(Private email between the authors. Reprinted by permission.)
(Editor's note: The issues discussed here are in response to the emails of John Compton and Nancy Killia. deGuy is sometimes considered a "loose cannon" in the archeocomputing community, but his insights are often valuable and we have no qualms about printing his articles.)
Subject: Re: qching and john compton
From: Vincent deGuy
To: Martin Bulgerin
Your I Ching "odometer" is an interesting device, but you misunderstand its true purpose.

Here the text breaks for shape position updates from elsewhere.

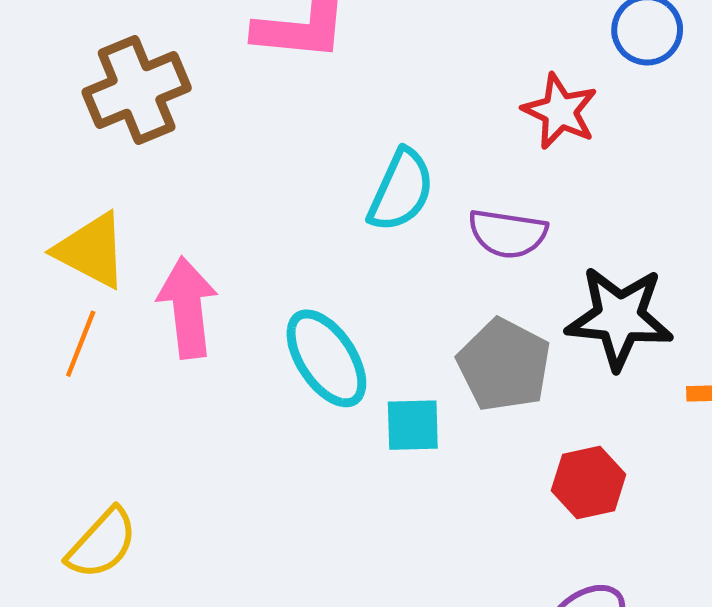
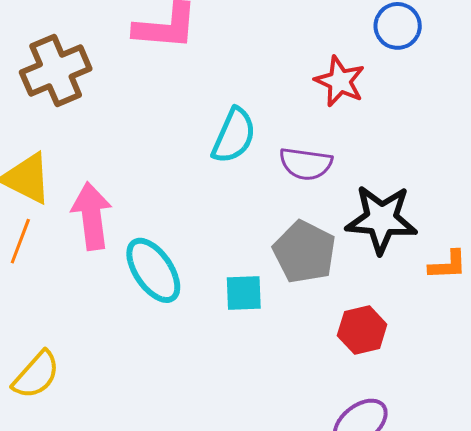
cyan ellipse: (326, 358) -> (153, 270), moved

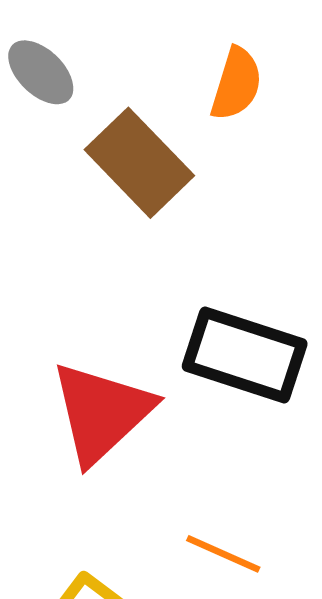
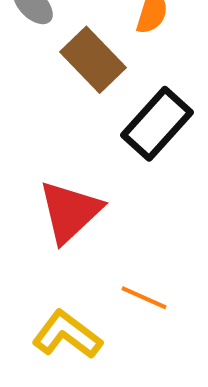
black rectangle: (245, 355) -> (157, 124), moved, turned -66

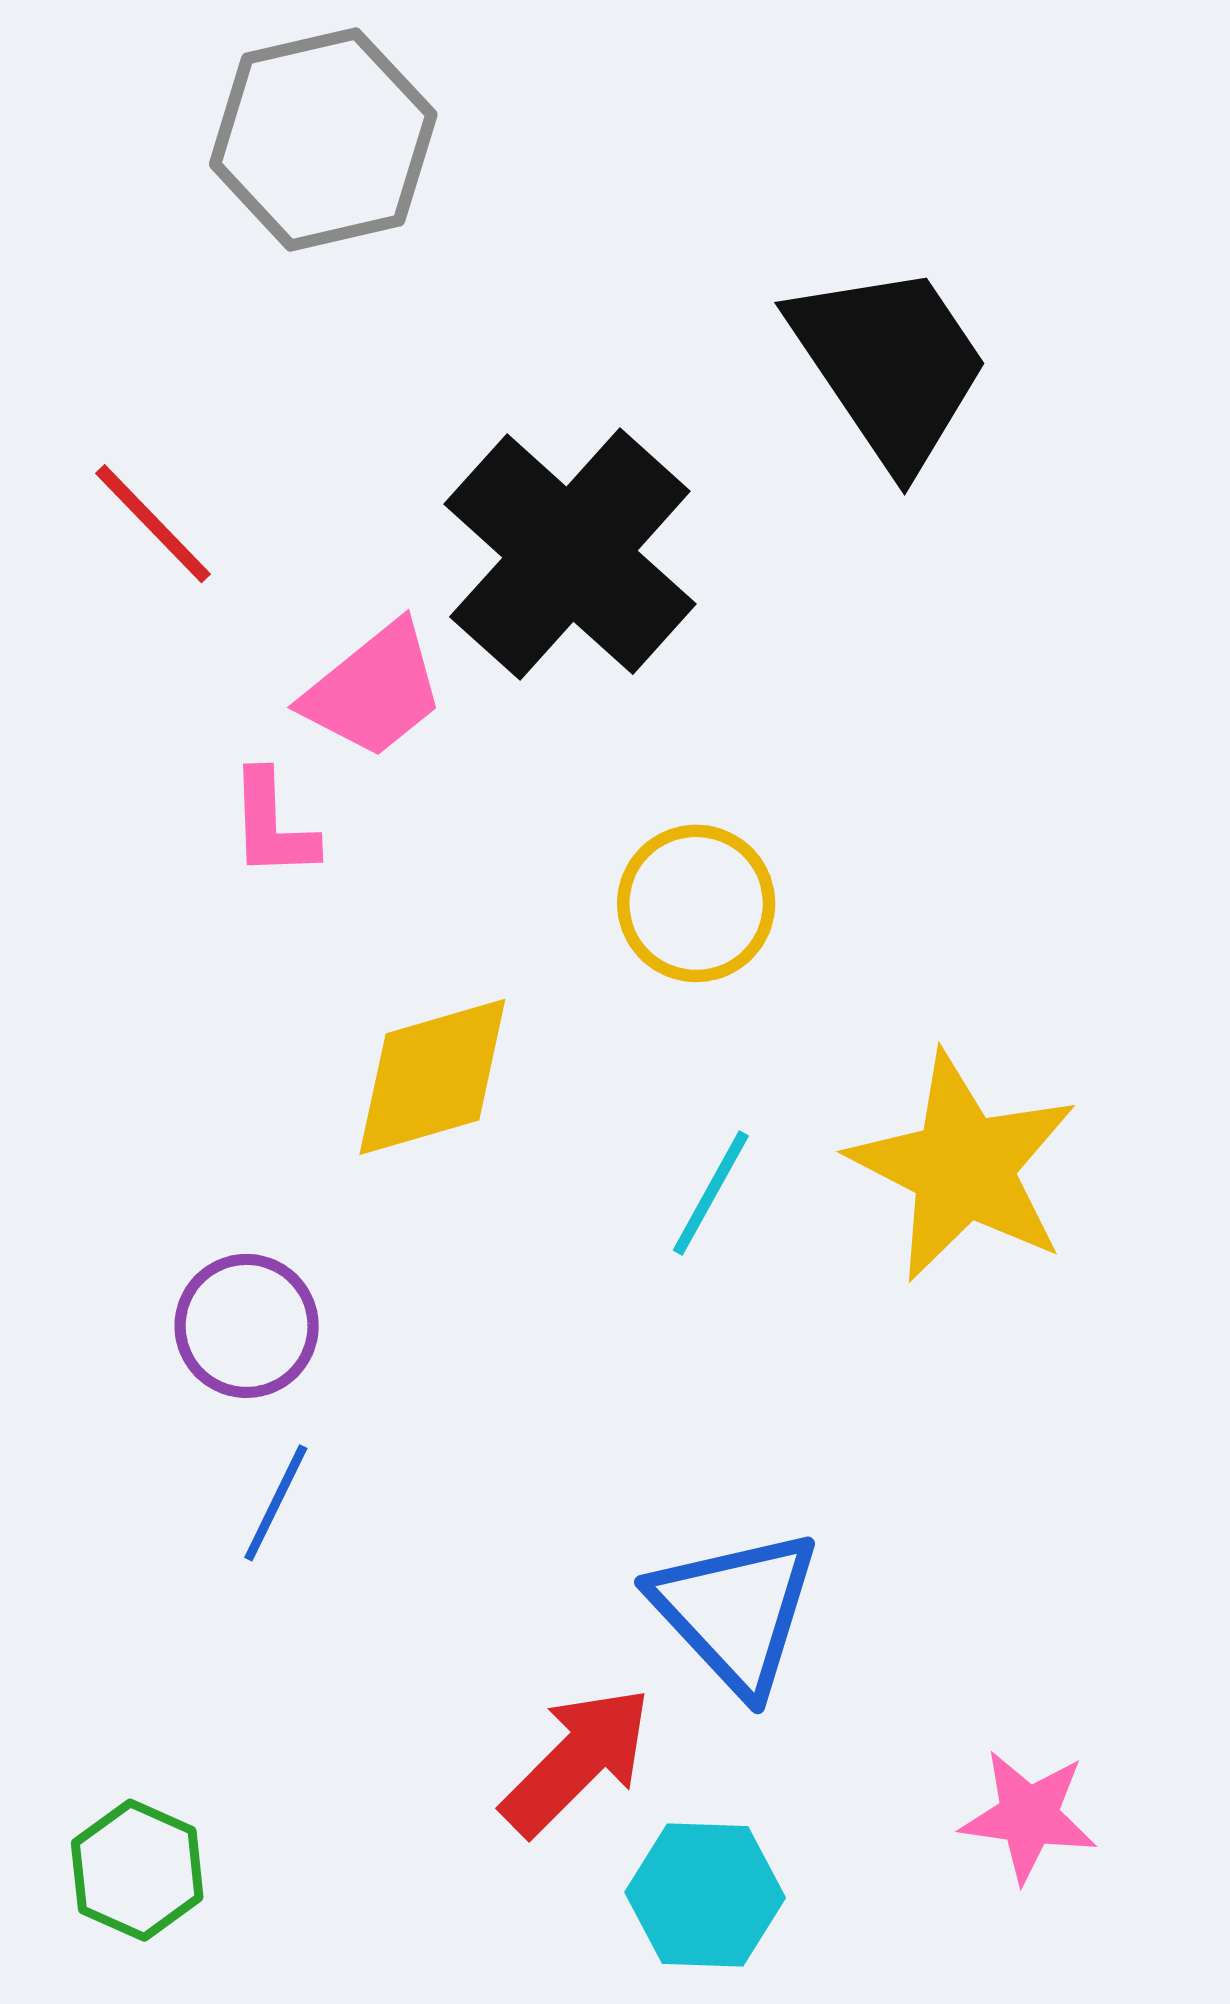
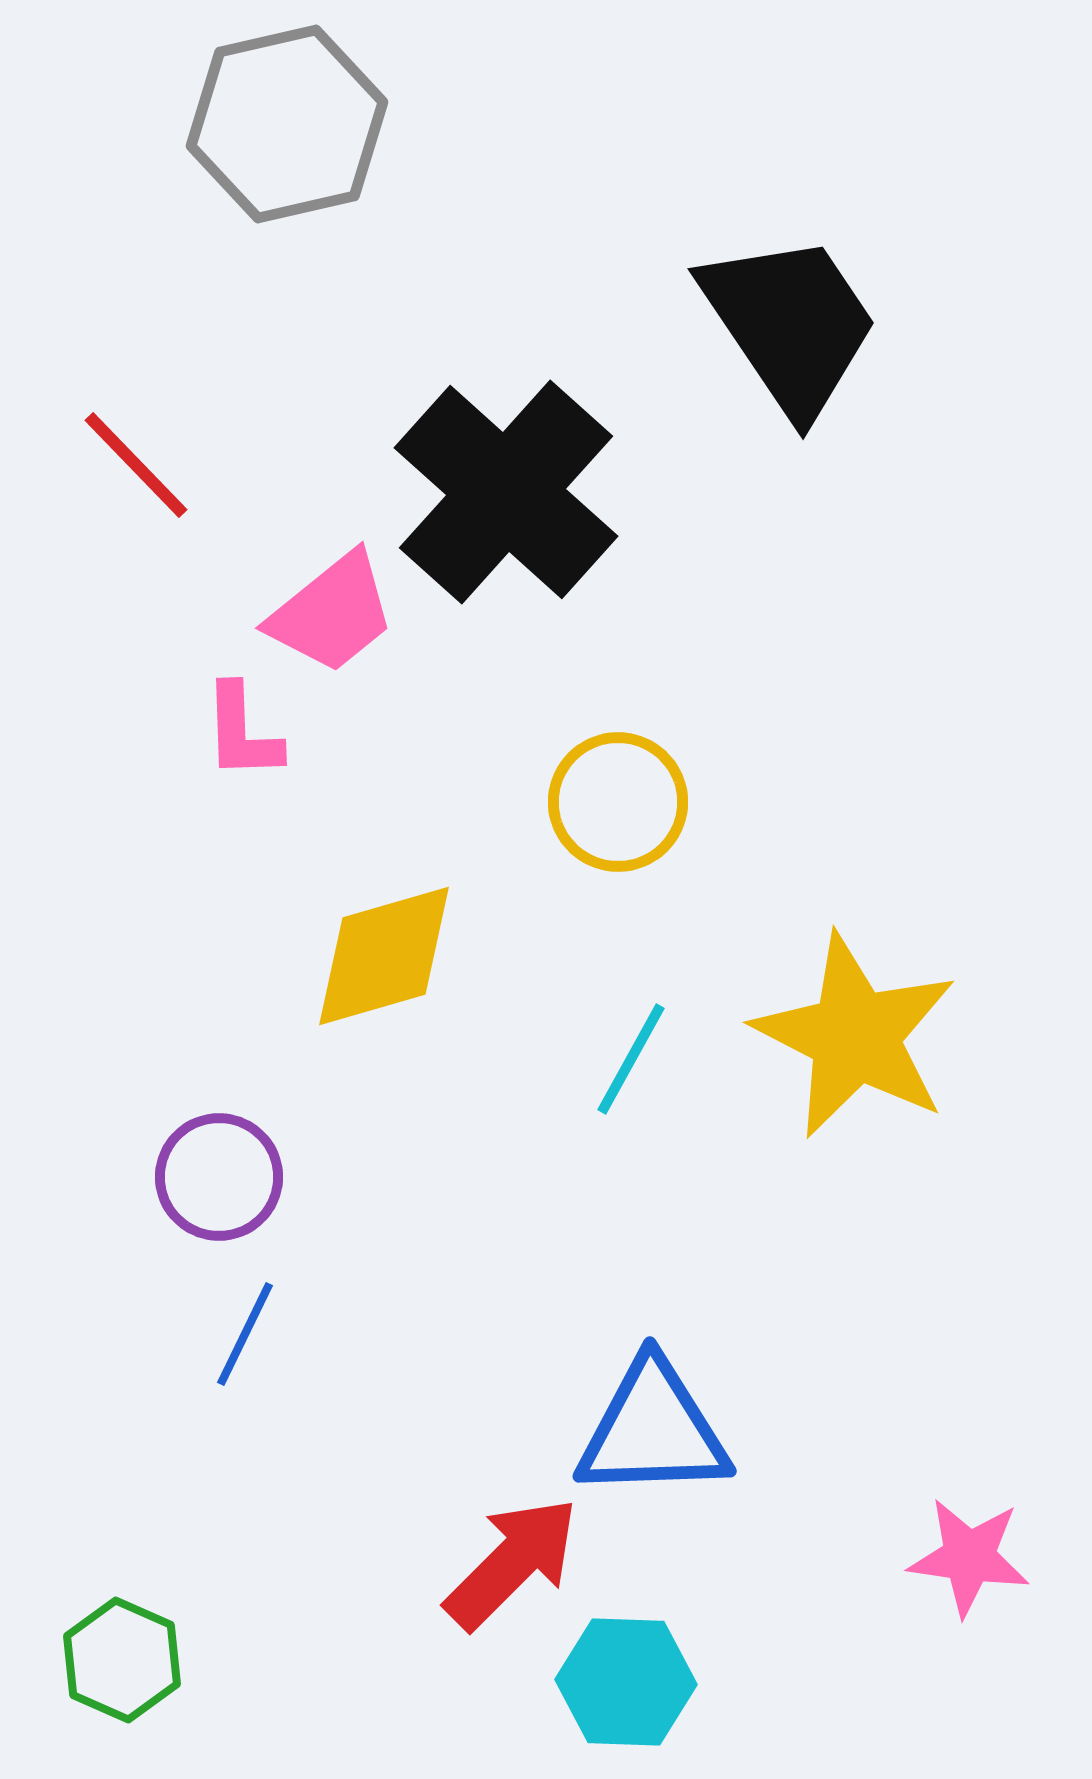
blue triangle: (736, 1611) -> (653, 1430), turned -49
pink star: (1029, 1816) -> (969, 1557), moved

Here's a clue: Think of the old Enigma crypto machine the Germans used in WWII. It had multiple rotors (wheels with letters on the rim, and electrical contacts on the surface) and as you probably know, any combination of rotor settings constituted a unique code key. Keys were changed on a daily basis by setting the wheels to a new letter sequence in a code book. It took the great British mathematician Alan Turing to break the Enigma code, which arguably was the single greatest reason why the Allies beat Germany, and the machines Turing built to do it were the precursor of vacuum tube computers....
An Enigma machine could only hold 4 rotors at a time, allowing for 26^4=456,976 possible encryption keys. But rotors were removable, and there were 26! possible rotors (since there are 26*25*...1 ways to scramble the alphabet). The Nazis could pop one rotor out and insert another anytime they felt the urge to really baffle Allied code breakers.
An ancient Chinese "Enigma" would presumably use I Ching trigram discs of the sort Mr. Compton has discovered, drawing from that set of 8!=40,320 possible discs you mentioned. A single pair of rotors would represent a hexagram, so it would be very easy to distribute encryption keys using the I Ching. A 4-rotor device similar to the German model could be set into position simply using a single hexagram with moving lines. (Discs A & B set to upper & lower trigrams of the initial hexagram, discs C & D set to the resulting hexagram after lines move.)
A new key would literally be generated by casting yarrow stalks to divine a hexagram with moving lines.
Such a device would be fiendishly clever, but not beyond the mathematical or engineering ability of the ancient Chinese, who were famous for their secret codes. LTK wasn't just a programmer ... he was the world's first computational cryptographer. (Although similar work was undertaken by the early Celts at Stonehenge. As soon as I persuade the NSA to declassify my monograph on this subject, I'll be glad to share it with you.)
Clearly our mysterious Mr. Compton is an MI6 crypto-analyst-agent-archeologist, attempting to reconstruct the original I Ching Enigma machine in order to decode some Chinese text of an unknown nature. It's not a coincidence the US-China-North Korea nuclear talks are getting underway tomorrow. The CIA has asked the Brits for help deciphering secret communications intercepted from PRC field agents regarding weapons of mass destruction.
You (and Nancy) would do well to avoid this "Compton". He is undoubtedly ruthless and will stop at nothing to complete his mission.